Literature DB >> 20556770

Urate oxidase for the prevention and treatment of tumor lysis syndrome in children with cancer.

Daniel Kl Cheuk1, Alan Ks Chiang, Godfrey Cf Chan, Shau Yin Ha.   

Abstract

BACKGROUND: Tumor lysis syndrome (TLS) is a serious complication of malignancies and can result in renal failure or death. Preliminary reports suggest that urate oxidase is highly effective in reducing serum uric acid. It is uncertain whether high quality evidence exists to support its routine use in children with malignancies.
OBJECTIVES: We aimed to determine the effectiveness and safety of urate oxidase in the prevention and treatment of TLS in children with malignancies. SEARCH STRATEGY: We performed a comprehensive search of the Cochrane Central Register of Controlled Trials (CENTRAL) (The Cochrane Library issue 2, 2009), MEDLINE (1966 to 2009), EMBASE (1980 to 2009) and CINAHL (1982 to 2009). SELECTION CRITERIA: Randomized controlled trials (RCT) and controlled clinical trials (CCT) evaluating urate oxidase for the prevention or treatment of TLS in children under 18 years with any malignancy. DATA COLLECTION AND ANALYSIS: Two review authors independently extracted trial data and assessed individual trial quality. We used relative risk (RR) for binary data and mean difference (MD) for continuous data.
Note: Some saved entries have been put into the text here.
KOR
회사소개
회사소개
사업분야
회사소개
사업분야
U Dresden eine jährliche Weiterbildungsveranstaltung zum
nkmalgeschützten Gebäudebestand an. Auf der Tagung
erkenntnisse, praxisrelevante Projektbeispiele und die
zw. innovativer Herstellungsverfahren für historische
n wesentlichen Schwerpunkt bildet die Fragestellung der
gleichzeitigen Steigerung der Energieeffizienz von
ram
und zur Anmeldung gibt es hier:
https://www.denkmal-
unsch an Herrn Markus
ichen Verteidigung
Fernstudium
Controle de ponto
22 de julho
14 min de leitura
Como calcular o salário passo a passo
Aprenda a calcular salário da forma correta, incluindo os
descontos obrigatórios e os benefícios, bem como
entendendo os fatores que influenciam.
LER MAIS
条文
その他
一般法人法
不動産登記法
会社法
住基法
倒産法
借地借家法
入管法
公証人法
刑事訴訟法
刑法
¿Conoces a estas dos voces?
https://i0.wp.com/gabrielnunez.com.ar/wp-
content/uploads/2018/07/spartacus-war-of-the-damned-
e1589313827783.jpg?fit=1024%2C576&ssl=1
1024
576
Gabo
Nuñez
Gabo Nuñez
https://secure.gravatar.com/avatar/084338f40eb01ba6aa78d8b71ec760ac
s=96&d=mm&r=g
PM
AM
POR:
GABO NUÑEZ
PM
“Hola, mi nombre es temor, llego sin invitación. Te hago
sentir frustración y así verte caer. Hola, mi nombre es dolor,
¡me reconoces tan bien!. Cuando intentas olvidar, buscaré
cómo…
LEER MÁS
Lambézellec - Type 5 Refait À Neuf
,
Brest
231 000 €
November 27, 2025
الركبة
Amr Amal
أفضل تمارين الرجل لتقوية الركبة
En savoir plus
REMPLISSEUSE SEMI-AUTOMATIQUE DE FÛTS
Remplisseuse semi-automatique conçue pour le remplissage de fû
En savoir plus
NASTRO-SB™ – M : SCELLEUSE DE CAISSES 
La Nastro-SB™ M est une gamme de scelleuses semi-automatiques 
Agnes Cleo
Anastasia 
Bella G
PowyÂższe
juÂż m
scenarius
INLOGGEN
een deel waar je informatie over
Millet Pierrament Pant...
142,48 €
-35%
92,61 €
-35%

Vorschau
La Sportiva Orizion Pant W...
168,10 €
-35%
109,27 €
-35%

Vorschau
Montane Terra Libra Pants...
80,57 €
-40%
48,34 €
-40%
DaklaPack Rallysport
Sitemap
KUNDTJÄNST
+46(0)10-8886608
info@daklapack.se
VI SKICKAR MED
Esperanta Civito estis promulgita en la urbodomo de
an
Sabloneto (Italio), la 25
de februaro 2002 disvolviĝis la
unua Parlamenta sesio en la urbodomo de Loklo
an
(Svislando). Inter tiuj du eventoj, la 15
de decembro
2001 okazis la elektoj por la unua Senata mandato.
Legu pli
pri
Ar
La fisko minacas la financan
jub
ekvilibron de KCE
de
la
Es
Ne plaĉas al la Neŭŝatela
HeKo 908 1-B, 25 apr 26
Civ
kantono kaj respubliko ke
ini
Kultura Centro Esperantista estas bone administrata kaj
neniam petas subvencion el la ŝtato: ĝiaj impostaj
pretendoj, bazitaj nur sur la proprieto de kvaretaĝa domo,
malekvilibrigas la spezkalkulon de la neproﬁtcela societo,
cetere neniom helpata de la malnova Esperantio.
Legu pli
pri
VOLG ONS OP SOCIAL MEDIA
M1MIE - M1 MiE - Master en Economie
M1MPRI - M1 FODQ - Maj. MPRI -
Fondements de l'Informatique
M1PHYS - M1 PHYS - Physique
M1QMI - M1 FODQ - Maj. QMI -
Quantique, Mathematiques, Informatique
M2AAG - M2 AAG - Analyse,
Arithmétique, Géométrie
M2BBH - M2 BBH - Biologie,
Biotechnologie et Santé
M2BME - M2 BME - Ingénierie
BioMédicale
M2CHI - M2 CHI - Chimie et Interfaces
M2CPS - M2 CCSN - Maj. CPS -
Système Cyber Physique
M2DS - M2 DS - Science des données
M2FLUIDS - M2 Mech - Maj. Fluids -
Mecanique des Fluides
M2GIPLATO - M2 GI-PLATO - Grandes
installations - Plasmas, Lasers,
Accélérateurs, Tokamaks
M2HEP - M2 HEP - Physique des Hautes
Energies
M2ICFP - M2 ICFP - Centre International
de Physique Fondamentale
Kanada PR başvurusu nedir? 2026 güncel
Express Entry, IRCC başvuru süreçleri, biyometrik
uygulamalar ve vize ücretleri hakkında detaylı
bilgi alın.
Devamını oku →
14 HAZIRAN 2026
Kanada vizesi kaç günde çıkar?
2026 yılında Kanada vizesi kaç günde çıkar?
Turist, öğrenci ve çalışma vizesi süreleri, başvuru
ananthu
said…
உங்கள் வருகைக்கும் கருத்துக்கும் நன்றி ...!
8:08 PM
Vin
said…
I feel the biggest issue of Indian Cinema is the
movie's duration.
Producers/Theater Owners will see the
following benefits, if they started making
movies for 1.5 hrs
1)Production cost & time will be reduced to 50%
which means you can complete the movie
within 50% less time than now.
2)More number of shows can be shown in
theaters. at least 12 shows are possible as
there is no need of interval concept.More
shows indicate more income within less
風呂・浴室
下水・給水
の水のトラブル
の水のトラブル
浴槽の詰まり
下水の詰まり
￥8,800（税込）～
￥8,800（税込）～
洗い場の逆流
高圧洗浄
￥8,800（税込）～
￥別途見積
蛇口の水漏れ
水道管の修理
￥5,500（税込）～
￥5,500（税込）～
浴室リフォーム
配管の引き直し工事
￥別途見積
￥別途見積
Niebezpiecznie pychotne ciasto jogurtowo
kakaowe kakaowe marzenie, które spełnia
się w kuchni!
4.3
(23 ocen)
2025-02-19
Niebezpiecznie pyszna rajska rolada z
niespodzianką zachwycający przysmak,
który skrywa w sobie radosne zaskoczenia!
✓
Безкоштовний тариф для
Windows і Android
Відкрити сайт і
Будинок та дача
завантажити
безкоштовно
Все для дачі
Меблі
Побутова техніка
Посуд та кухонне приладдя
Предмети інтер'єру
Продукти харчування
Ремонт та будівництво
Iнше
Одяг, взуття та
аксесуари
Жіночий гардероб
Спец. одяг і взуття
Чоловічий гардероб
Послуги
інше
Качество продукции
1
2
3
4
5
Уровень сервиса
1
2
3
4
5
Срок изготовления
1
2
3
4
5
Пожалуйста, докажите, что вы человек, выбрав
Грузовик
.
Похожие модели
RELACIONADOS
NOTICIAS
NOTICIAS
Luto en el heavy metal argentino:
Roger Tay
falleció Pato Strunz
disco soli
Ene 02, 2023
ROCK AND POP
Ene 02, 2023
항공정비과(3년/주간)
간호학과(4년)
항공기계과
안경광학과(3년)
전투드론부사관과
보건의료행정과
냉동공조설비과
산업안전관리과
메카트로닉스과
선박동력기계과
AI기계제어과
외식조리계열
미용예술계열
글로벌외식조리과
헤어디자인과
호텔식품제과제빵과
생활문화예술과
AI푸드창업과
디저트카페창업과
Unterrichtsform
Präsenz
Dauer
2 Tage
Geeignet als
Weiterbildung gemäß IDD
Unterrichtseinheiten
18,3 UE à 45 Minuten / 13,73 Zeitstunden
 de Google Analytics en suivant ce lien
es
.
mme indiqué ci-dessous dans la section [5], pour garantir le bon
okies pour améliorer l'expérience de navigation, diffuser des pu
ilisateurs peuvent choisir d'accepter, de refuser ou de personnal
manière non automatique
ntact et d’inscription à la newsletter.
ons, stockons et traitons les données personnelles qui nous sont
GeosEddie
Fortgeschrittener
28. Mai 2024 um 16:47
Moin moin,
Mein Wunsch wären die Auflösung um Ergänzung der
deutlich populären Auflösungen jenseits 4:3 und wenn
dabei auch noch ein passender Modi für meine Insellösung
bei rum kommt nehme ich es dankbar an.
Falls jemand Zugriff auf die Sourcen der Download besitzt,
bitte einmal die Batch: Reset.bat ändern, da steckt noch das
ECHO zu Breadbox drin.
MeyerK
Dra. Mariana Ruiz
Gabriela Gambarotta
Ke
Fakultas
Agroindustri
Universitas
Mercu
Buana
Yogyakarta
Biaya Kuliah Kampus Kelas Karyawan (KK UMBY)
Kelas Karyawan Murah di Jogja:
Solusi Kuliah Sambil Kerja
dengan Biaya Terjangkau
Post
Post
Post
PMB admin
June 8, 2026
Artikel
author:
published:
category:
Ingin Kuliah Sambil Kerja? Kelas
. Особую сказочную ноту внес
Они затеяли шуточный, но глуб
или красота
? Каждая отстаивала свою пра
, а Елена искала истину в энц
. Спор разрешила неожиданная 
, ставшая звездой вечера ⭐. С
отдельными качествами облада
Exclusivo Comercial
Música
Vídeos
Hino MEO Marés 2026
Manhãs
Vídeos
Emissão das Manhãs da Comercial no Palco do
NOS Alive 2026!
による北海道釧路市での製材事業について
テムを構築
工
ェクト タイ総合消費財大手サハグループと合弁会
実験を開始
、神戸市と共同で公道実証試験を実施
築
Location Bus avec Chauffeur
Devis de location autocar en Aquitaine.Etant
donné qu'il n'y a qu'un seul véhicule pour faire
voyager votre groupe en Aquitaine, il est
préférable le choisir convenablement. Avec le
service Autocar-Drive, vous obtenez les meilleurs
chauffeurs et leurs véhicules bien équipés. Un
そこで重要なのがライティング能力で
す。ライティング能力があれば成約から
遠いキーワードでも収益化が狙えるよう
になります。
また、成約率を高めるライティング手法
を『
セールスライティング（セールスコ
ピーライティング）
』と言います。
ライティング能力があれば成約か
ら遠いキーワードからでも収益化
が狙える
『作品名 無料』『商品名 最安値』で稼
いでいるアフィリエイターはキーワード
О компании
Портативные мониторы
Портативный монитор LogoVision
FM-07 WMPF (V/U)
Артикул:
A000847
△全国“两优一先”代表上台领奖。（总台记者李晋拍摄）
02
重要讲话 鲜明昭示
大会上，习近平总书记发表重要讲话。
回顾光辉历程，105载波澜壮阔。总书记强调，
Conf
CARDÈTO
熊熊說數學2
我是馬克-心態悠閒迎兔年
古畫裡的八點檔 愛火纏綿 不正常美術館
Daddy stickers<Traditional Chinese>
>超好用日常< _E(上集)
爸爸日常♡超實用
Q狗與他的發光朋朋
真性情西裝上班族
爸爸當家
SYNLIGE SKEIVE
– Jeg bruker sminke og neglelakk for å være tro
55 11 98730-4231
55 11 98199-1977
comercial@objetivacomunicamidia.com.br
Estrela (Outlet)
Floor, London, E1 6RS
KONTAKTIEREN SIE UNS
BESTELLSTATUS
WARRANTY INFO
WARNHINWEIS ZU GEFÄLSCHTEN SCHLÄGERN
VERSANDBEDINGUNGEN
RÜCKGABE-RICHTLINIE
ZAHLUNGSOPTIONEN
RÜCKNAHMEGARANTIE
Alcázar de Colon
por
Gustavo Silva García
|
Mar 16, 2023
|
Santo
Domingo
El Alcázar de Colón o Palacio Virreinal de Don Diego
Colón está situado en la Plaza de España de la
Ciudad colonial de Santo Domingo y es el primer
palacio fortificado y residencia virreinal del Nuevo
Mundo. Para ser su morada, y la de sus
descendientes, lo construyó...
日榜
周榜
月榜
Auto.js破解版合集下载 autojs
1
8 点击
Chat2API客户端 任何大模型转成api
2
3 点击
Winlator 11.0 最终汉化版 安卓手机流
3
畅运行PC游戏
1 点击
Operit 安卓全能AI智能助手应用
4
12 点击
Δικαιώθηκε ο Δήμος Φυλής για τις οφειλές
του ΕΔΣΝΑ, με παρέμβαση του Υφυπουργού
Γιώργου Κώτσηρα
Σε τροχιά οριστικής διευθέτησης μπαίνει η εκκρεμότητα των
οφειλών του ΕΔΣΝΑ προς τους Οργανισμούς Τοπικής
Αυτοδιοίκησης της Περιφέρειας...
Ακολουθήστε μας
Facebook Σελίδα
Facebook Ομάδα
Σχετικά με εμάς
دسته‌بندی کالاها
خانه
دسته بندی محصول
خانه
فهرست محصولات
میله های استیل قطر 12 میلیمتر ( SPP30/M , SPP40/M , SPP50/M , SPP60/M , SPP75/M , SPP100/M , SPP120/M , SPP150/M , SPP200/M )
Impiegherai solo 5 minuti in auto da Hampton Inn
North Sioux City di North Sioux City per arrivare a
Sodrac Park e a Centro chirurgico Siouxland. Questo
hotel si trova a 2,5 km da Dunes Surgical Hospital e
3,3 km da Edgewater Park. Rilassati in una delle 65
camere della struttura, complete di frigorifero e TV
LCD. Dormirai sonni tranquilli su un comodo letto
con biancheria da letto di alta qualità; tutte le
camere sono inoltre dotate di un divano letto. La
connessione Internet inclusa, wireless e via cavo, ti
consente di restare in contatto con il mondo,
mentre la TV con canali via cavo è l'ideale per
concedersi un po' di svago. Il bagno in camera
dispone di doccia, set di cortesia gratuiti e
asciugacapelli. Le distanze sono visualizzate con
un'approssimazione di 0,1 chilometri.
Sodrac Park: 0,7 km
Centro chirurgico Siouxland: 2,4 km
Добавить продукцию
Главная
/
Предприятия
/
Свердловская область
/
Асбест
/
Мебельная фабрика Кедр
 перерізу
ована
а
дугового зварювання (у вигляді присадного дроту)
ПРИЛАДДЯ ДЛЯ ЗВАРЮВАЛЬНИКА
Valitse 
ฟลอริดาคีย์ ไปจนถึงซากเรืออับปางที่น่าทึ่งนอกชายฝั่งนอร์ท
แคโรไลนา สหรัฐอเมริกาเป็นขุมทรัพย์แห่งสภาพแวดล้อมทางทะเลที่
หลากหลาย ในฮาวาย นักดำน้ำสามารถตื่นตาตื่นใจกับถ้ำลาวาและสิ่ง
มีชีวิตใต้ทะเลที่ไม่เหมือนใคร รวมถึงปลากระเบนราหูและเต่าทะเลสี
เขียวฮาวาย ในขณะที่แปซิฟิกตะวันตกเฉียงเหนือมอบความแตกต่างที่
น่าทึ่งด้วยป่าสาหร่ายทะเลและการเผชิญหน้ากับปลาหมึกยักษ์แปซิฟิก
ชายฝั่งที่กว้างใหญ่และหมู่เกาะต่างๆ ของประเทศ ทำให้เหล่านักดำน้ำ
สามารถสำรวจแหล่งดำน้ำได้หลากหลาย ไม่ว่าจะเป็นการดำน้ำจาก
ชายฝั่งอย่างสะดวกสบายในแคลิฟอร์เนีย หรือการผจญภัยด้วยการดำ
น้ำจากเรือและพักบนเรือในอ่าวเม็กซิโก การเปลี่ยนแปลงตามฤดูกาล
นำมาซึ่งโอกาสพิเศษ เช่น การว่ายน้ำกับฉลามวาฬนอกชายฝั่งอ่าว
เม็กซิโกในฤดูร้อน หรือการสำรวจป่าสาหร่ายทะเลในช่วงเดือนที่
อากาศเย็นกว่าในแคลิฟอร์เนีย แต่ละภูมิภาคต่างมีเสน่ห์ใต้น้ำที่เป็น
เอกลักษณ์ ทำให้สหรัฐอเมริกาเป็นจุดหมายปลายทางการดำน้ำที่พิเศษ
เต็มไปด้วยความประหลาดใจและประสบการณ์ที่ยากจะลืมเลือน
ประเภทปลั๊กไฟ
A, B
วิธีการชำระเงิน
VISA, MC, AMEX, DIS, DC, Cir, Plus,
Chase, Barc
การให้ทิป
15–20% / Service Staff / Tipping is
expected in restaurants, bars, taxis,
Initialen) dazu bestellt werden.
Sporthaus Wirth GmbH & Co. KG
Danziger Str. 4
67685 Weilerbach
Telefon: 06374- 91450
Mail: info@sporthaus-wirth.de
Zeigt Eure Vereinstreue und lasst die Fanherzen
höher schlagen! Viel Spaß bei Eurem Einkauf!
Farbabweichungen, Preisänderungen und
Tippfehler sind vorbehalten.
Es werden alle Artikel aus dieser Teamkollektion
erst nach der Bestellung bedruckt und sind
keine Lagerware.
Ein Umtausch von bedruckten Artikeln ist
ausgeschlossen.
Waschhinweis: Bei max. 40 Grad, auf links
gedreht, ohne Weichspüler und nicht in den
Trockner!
MAIN
RESULTS: We included five trials, involved 336 patients in the treatment groups and 458 patients in the control groups. One RCT and three CCTs compared urate oxidase and allopurinol. Two trials tested Uricozyme and two tested rasburicase for the prevention of TLS. The RCT showed no significant difference in mortality or renal failure between the treatment and the control groups. The frequency of normalization of uric acid (RR 19.09, 95% CI 1.28 to 285.41) and area under curve of uric acid (MD -201, 95% CI to -258.05 to -143.95) were significantly better in the treatment group. One patient developed hemolysis. One CCT reported significantly lower mortality due to TLS (RR 0.05, 95% CI 0.00 to 0.89) and lower incidence of renal failure (RR 0.13, 95% CI 0.05 to 0.35) in the treatment group. Another CCT found significantly lower uric acid in the treatment group at 72 hours (MD -98.33, 95% CI -170.66 to -26) and 168 hours (MD -103.67, 95% CI -179.00 to -28.34). All included trials are highly susceptible to biases.Another included RCT with 30 patients compared different doses of rasburicase (0.2 mg/kg versus 0.15 mg/kg), which demonstrated similar efficacy in the reduction of uric acid. Adverse events occurred in 20% of patients, including hemolysis, hypersensitivity and anemia. AUTHORS'
CONCLUSIONS: Although urate oxidase might be effective in reducing serum uric acid, it is still unclear whether this translates into a reduction in mortality or renal failure. Clinicians should weigh the potential benefits of reducing uric acid and uncertain benefits of preventing renal failure or mortality from TLS against the potential risk of adverse effects.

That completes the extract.